To Morrison, the easiest part of the project was building the gardens. But the difficulty comes in maintaining the spaces, especially in the summer when school is out. Summer is the peak season for agriculture, and while the students plant foods for the fall and spring, Layton said it’s difficult to find people to maintain the gardens between June and August. 

“Over the summer, the weeds just grow because teachers aren't working and students aren't in school,” Layton said. “There's no one to take care of it and if someone doesn't want to take care of it or doesn't have the time to take care of it, the garden is just going to go to waste.”

However, during the school year, the gardens get plenty of use from teachers and students. Morrison also said the program could not be successful without the teachers involved in planning and facilitating the sessions. 

In fact, the support from the community is so large, there is a waitlist for students interested in joining the club at both schools. Morrison said he wishes all the students could be involved, but there isn’t enough space or supplies. 

“There's only so many beds and so many tools,” Morrison said. “Your infrastructure has to match the number of students that you have coming in, but we always have a waitlist for students who want to come.”

And while the gardens are places for students to learn about science, math and literacy, Morrison said they serve a deeper purpose. 

“School gardens are complicated spaces,” Morrison said. “They don't exist out in a vacuum. They're political and they’re cultural.” 

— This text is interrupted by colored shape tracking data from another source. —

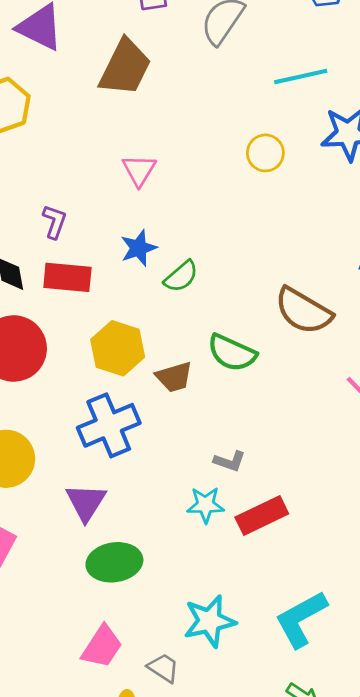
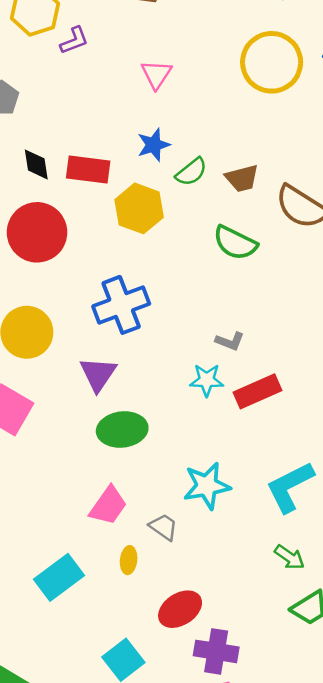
yellow circle: (265, 153) -> (272, 62), size x1.8
purple L-shape: (55, 222) -> (74, 40), moved, turned 48
yellow hexagon: (118, 348) -> (139, 208), moved
brown trapezoid: (174, 377) -> (242, 178), moved

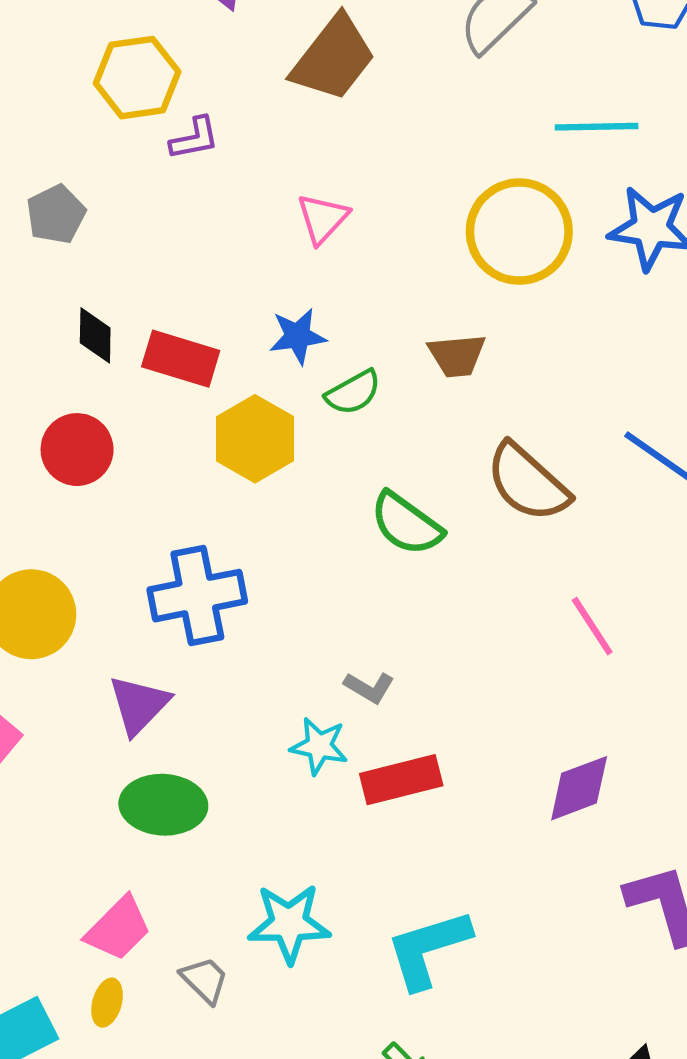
brown trapezoid: (242, 178) -> (457, 355), moved
red circle: (37, 232) -> (77, 450), size x0.7
yellow ellipse: (129, 560) -> (107, 1003), moved

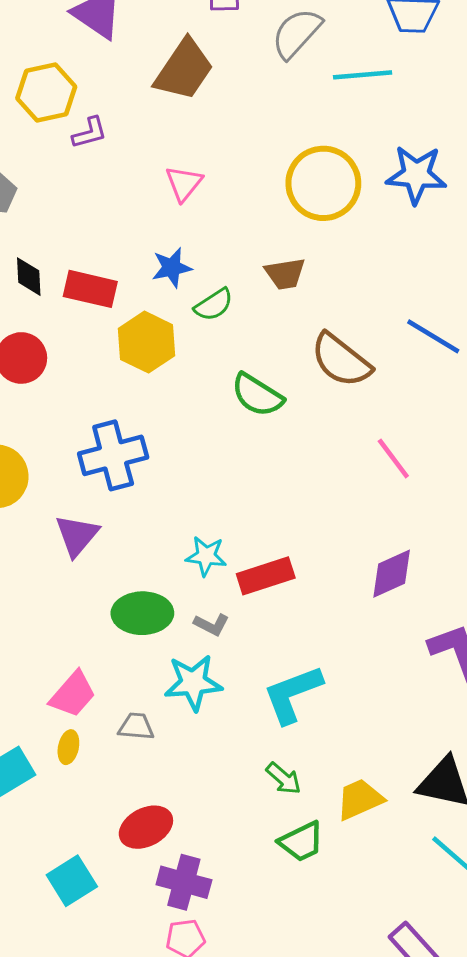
cyan line: (597, 127) -> (363, 75), moved
gray L-shape: (369, 687) -> (212, 624), moved
green ellipse: (163, 805) -> (142, 613), moved
gray trapezoid: (205, 980) -> (136, 727), turned -36

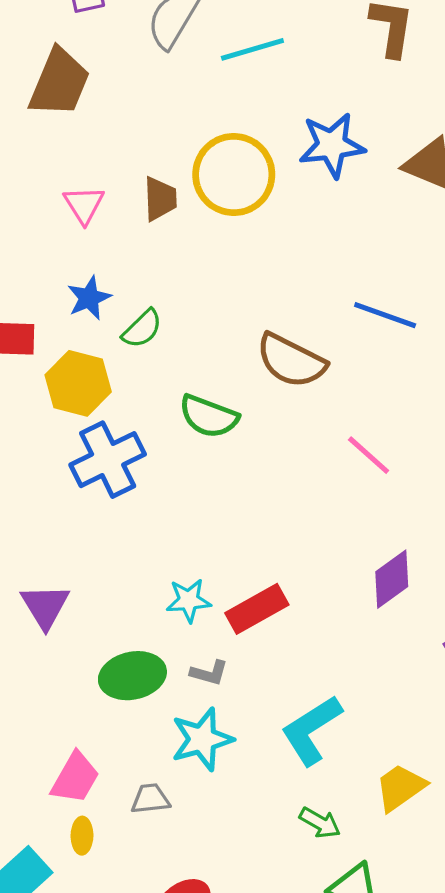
brown trapezoid: (285, 274) -> (160, 199), moved, turned -72
blue cross: (113, 455) -> (108, 460), moved
yellow trapezoid: (360, 799) -> (400, 788), moved

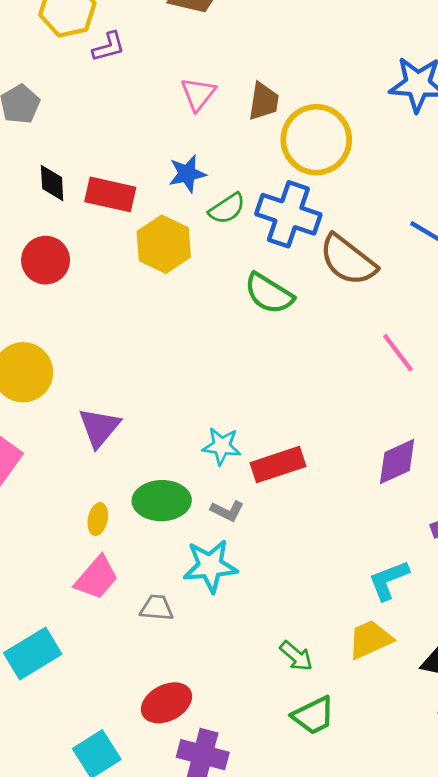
yellow circle: (234, 175) -> (316, 140), moved
blue cross: (108, 460) -> (288, 214), moved, turned 34
cyan L-shape: (311, 730) -> (389, 580), moved, size x0.7
yellow ellipse: (82, 836) -> (98, 519), moved

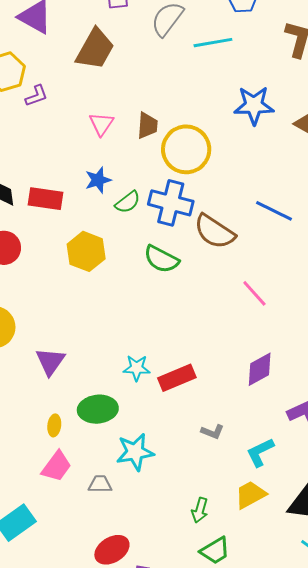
yellow hexagon: (164, 244) -> (86, 251), moved
gray L-shape: (227, 511) -> (213, 432), moved
green arrow: (296, 656) -> (200, 510), turned 70

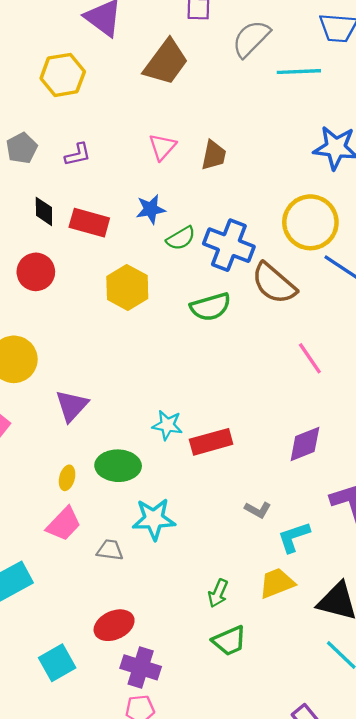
purple L-shape: (36, 96) -> (78, 155), moved
yellow circle: (186, 149) -> (310, 222), moved
green semicircle: (161, 259) -> (210, 307), turned -51
gray L-shape: (213, 432) -> (258, 510), moved

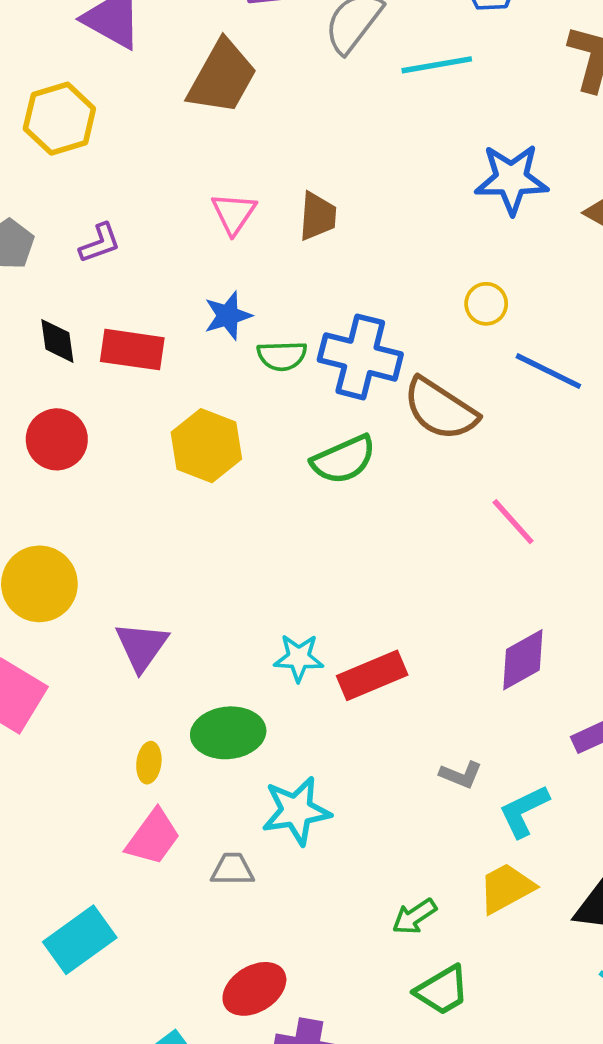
yellow circle: (310, 222) -> (486, 304), size x0.5
green semicircle: (181, 238) -> (282, 356), turned 36
green arrow: (218, 593) -> (414, 916), turned 40

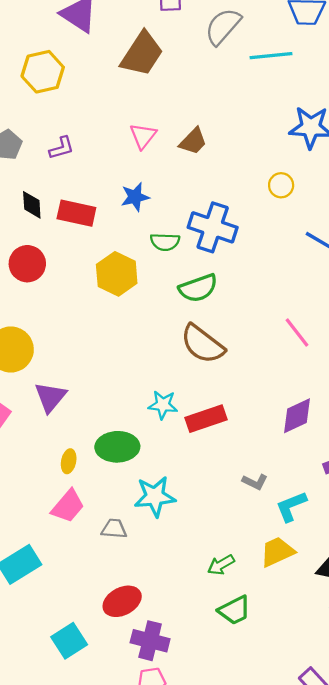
brown trapezoid: (318, 216) -> (193, 141), turned 36
yellow circle: (486, 304) -> (281, 185), moved
green semicircle: (282, 356) -> (165, 242), moved
brown semicircle: (440, 409) -> (202, 344), moved
purple triangle: (142, 646) -> (50, 397), moved

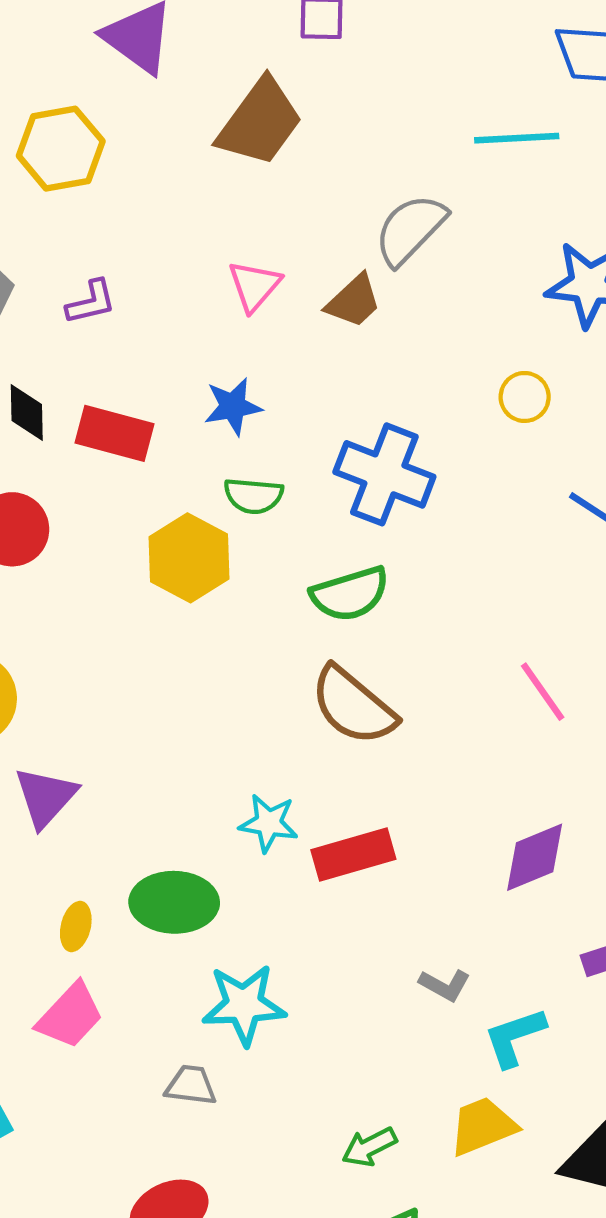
gray semicircle: (223, 26) -> (410, 229), moved
green semicircle: (165, 242) -> (253, 496), moved
gray trapezoid: (114, 529) -> (191, 1085), moved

Elon students help with education in the garden but also serve as mentor figures for the students, stepping into a larger role than just volunteering. Layton said she sees Garden Club as a way to show children that there are all types of ways to learn. 

“It's empowering to have an impact on a kid's life,” Layton said. “By going into these schools and being less of a power figure and more of a mentor allows for them to learn that they matter, and their experiences in education matter and they can learn on their own terms.”

Right now only Elon students can volunteer with the program, signing up through Phoenix Serve. However, Layton and Morrison hope to expand the volunteer efforts to the larger community soon by making the sign up available to the public. 

“There's lots of ways to volunteer,” Morrison said. “Spending time outside, being in a garden and learning some new skills that you could even apply in your own life – I think it's a big win.”